■ Work request
All that is needed is each line of the entries holding the word "Einstellungen", copied as it stands.

■ Extracted data
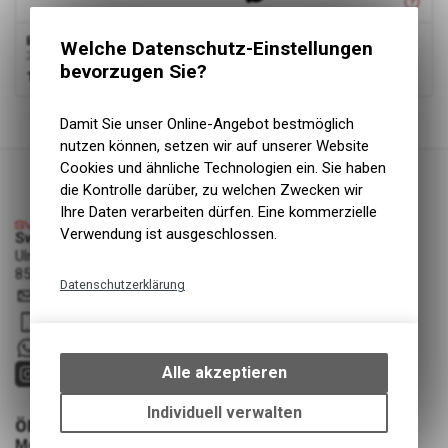
Bixs Sign Carbon
Welche Datenschutz-Einstellungen
2023+
bevorzugen Sie?
199.00
CHF
1
von
1
Produkten
Damit Sie unser Online-Angebot bestmöglich
nutzen können, setzen wir auf unserer Website
Cookies und ähnliche Technologien ein. Sie haben
die Kontrolle darüber, zu welchen Zwecken wir
Ihre Daten verarbeiten dürfen. Eine kommerzielle
Verwendung ist ausgeschlossen.
Swiss Cycle Protection - Fabian Löhrer
Ulmenstrasse 3a
8500 Frauenfeld
Datenschutzerklärung
info
@
swisscycleprotection.ch
Technische Funktionen
079 552 85 00
Wir erfassen und speichern
+41 79 5528500
bestimmte Interaktionen und
Alle akzeptieren
Einstellungen auf Ihrem Gerät,
um die grundlegenden
Individuell verwalten
ÖFFNUNGSZEITEN
Funktionen unseres Online-
Montag - Mittwoch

■ Finished exercise
Welche Datenschutz-Einstellungen
Einstellungen auf Ihrem Gerät,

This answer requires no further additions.